(Stored data entries)
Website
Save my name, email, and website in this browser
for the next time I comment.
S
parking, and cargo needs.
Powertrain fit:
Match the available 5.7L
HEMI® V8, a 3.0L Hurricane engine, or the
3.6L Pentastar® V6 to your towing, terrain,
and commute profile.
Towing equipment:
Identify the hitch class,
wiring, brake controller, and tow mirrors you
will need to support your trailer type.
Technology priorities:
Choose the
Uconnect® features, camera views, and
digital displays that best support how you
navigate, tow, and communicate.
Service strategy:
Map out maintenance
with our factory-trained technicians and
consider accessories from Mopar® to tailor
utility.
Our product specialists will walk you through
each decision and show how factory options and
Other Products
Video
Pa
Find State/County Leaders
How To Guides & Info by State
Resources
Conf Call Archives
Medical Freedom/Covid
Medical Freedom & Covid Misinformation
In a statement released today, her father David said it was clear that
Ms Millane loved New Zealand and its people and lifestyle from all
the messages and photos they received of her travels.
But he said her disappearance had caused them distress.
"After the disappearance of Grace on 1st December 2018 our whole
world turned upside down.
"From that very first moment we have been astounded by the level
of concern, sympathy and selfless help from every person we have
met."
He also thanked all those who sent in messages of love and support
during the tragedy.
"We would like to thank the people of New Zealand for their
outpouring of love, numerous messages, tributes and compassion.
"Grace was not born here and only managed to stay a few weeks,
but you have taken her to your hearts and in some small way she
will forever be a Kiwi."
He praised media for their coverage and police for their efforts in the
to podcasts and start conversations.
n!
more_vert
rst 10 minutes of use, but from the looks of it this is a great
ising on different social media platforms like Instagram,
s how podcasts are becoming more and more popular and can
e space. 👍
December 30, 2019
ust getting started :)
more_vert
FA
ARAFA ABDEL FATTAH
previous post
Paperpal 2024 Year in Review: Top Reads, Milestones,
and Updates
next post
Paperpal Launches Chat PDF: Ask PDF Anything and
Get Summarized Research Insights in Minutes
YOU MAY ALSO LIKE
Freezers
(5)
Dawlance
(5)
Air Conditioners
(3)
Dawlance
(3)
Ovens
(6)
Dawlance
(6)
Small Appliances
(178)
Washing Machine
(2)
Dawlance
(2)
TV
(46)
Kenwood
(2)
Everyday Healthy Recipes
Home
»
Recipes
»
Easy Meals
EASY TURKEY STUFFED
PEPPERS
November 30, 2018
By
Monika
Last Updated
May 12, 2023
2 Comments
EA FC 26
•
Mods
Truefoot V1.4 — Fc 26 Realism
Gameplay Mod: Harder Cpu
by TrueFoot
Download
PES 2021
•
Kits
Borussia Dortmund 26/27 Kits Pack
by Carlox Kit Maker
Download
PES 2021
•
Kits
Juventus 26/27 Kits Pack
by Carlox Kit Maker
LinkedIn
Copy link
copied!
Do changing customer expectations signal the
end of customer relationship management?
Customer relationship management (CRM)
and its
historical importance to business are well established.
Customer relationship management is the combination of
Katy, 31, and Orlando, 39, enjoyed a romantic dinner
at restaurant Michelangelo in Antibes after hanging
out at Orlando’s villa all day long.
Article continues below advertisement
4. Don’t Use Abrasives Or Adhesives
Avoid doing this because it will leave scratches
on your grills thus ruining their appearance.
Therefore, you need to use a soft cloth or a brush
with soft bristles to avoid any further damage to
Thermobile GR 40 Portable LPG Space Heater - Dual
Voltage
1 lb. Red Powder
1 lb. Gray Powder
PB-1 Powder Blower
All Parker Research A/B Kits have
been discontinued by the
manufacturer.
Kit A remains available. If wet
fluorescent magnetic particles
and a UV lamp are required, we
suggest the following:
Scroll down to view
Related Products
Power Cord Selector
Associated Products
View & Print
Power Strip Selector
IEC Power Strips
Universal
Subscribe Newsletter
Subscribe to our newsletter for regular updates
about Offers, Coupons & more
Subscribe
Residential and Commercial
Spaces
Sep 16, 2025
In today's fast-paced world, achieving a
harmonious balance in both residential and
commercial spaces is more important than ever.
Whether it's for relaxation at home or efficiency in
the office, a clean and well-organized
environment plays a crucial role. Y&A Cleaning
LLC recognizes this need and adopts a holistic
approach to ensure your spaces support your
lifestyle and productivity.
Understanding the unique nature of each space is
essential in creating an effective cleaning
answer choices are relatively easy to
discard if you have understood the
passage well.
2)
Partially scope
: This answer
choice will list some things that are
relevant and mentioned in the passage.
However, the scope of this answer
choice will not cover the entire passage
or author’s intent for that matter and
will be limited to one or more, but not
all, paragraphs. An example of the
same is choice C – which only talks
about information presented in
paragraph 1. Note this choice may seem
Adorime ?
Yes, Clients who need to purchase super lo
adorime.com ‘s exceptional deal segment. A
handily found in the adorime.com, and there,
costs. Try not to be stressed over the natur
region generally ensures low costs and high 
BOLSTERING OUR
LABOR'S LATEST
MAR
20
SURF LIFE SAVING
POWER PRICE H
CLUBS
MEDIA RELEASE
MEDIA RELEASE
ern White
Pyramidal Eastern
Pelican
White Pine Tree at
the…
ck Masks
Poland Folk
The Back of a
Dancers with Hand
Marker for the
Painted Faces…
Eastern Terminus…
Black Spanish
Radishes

* [WORK TO BE COMPLETED]
Reproduce every entry above without a single alteration.

* [OUTPUT OF THE EXERCISE]
Website
Save my name, email, and website in this browser
for the next time I comment.
S
parking, and cargo needs.
Powertrain fit:
Match the available 5.7L
HEMI® V8, a 3.0L Hurricane engine, or the
3.6L Pentastar® V6 to your towing, terrain,
and commute profile.
Towing equipment:
Identify the hitch class,
wiring, brake controller, and tow mirrors you
will need to support your trailer type.
Technology priorities:
Choose the
Uconnect® features, camera views, and
digital displays that best support how you
navigate, tow, and communicate.
Service strategy:
Map out maintenance
with our factory-trained technicians and
consider accessories from Mopar® to tailor
utility.
Our product specialists will walk you through
each decision and show how factory options and
Other Products
Video
Pa
Find State/County Leaders
How To Guides & Info by State
Resources
Conf Call Archives
Medical Freedom/Covid
Medical Freedom & Covid Misinformation
In a statement released today, her father David said it was clear that
Ms Millane loved New Zealand and its people and lifestyle from all
the messages and photos they received of her travels.
But he said her disappearance had caused them distress.
"After the disappearance of Grace on 1st December 2018 our whole
world turned upside down.
"From that very first moment we have been astounded by the level
of concern, sympathy and selfless help from every person we have
met."
He also thanked all those who sent in messages of love and support
during the tragedy.
"We would like to thank the people of New Zealand for their
outpouring of love, numerous messages, tributes and compassion.
"Grace was not born here and only managed to stay a few weeks,
but you have taken her to your hearts and in some small way she
will forever be a Kiwi."
He praised media for their coverage and police for their efforts in the
to podcasts and start conversations.
n!
more_vert
rst 10 minutes of use, but from the looks of it this is a great
ising on different social media platforms like Instagram,
s how podcasts are becoming more and more popular and can
e space. 👍
December 30, 2019
ust getting started :)
more_vert
FA
ARAFA ABDEL FATTAH
previous post
Paperpal 2024 Year in Review: Top Reads, Milestones,
and Updates
next post
Paperpal Launches Chat PDF: Ask PDF Anything and
Get Summarized Research Insights in Minutes
YOU MAY ALSO LIKE
Freezers
(5)
Dawlance
(5)
Air Conditioners
(3)
Dawlance
(3)
Ovens
(6)
Dawlance
(6)
Small Appliances
(178)
Washing Machine
(2)
Dawlance
(2)
TV
(46)
Kenwood
(2)
Everyday Healthy Recipes
Home
»
Recipes
»
Easy Meals
EASY TURKEY STUFFED
PEPPERS
November 30, 2018
By
Monika
Last Updated
May 12, 2023
2 Comments
EA FC 26
•
Mods
Truefoot V1.4 — Fc 26 Realism
Gameplay Mod: Harder Cpu
by TrueFoot
Download
PES 2021
•
Kits
Borussia Dortmund 26/27 Kits Pack
by Carlox Kit Maker
Download
PES 2021
•
Kits
Juventus 26/27 Kits Pack
by Carlox Kit Maker
LinkedIn
Copy link
copied!
Do changing customer expectations signal the
end of customer relationship management?
Customer relationship management (CRM)
and its
historical importance to business are well established.
Customer relationship management is the combination of
Katy, 31, and Orlando, 39, enjoyed a romantic dinner
at restaurant Michelangelo in Antibes after hanging
out at Orlando’s villa all day long.
Article continues below advertisement
4. Don’t Use Abrasives Or Adhesives
Avoid doing this because it will leave scratches
on your grills thus ruining their appearance.
Therefore, you need to use a soft cloth or a brush
with soft bristles to avoid any further damage to
Thermobile GR 40 Portable LPG Space Heater - Dual
Voltage
1 lb. Red Powder
1 lb. Gray Powder
PB-1 Powder Blower
All Parker Research A/B Kits have
been discontinued by the
manufacturer.
Kit A remains available. If wet
fluorescent magnetic particles
and a UV lamp are required, we
suggest the following:
Scroll down to view
Related Products
Power Cord Selector
Associated Products
View & Print
Power Strip Selector
IEC Power Strips
Universal
Subscribe Newsletter
Subscribe to our newsletter for regular updates
about Offers, Coupons & more
Subscribe
Residential and Commercial
Spaces
Sep 16, 2025
In today's fast-paced world, achieving a
harmonious balance in both residential and
commercial spaces is more important than ever.
Whether it's for relaxation at home or efficiency in
the office, a clean and well-organized
environment plays a crucial role. Y&A Cleaning
LLC recognizes this need and adopts a holistic
approach to ensure your spaces support your
lifestyle and productivity.
Understanding the unique nature of each space is
essential in creating an effective cleaning
answer choices are relatively easy to
discard if you have understood the
passage well.
2)
Partially scope
: This answer
choice will list some things that are
relevant and mentioned in the passage.
However, the scope of this answer
choice will not cover the entire passage
or author’s intent for that matter and
will be limited to one or more, but not
all, paragraphs. An example of the
same is choice C – which only talks
about information presented in
paragraph 1. Note this choice may seem
Adorime ?
Yes, Clients who need to purchase super lo
adorime.com ‘s exceptional deal segment. A
handily found in the adorime.com, and there,
costs. Try not to be stressed over the natur
region generally ensures low costs and high 
BOLSTERING OUR
LABOR'S LATEST
MAR
20
SURF LIFE SAVING
POWER PRICE H
CLUBS
MEDIA RELEASE
MEDIA RELEASE
ern White
Pyramidal Eastern
Pelican
White Pine Tree at
the…
ck Masks
Poland Folk
The Back of a
Dancers with Hand
Marker for the
Painted Faces…
Eastern Terminus…
Black Spanish
Radishes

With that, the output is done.